The first thing he did was ask me on a date. It was in the bitter cold of a California winter, and the mall was decorated with all kinds of winter festivities. I could hear the sounds of steel blades scratching the ice behind me as little children attempted to push their feet forward on the foreign temporary terrain.

“Want to go fake wedding ring shopping?” The beaming boy beside me asked.

I mostly remember smiling at him and laughing a quiet, awkward laugh as he looked at me for an answer. The truth is I wasn’t entirely sure if he was joking or not. Well- I guess at this moment I realized he wasn’t. Before the date he’d mentioned something about pretending to go ring shopping, but since it was our first date, I (clearly) assumed he was joking. He wasn’t.

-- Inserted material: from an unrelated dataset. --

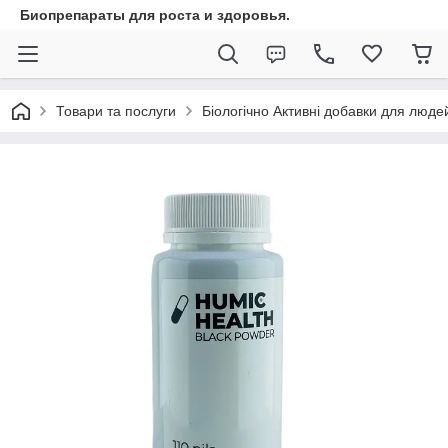
Биопрепараты для роста и здоровья.
Товари та послуги
Біологічно Активні добавки для люде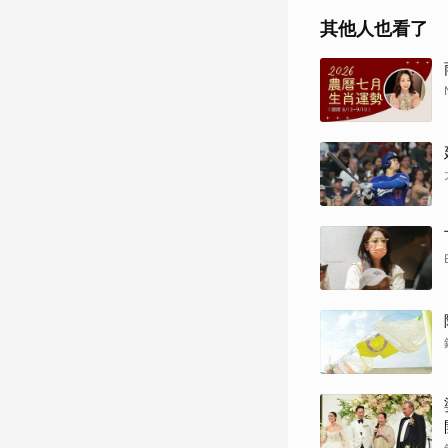
其他人也看了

I guess I need to clarify. This wasn’t the first time I’d been with this tall skinny boy with round glasses and auburn hair. In fact, about six years prior I would have been giddy about the fact that he wanted to go on a date with me at all. We’d met at some camp thing, and as a naive fourteen year old girl, I swore that I was going to marry this boy. Well, in those six years we kept touch on and off, but on this particular date, this was the first time I’d seen him in over a year and a half.

I quickly directed his attention to a store full of cute little plush toys with big round eyes.

“Why don’t we go in there?” I asked, walking past the ring store that he was gazing into.

I let myself glance at the ring store for a moment and my stomach turned to knots. The truth was, I was much more ready for marriage at fourteen than I was now.

That’s not entirely true either. Because if the boy from Hawaii,  who had just snapped my heart in half,  had wanted to go ring shopping with me, well- then at 5’2 I would feel as tall as Mount Everest. But not today.

Today, after a couple more wanderings through random stores, we hopped back into his car. He glanced at me as we were driving, hands wrapped around the steering wheel.

“Sierra,” he said, “I’m going to bite your shoulder”

I felt my eyes get wide, but before I could even speak a word, this entire boy’s mouth was on the side of my arm. After half a second, he pulled away and kept driving.

I chuckled awkwardly, because- what else could I do?

That’s when I knew I wanted to go home.


Sierra Ford is a writer. She was last employed as the headmistress for a school of magical girls somewhere along the Appalachian Trail.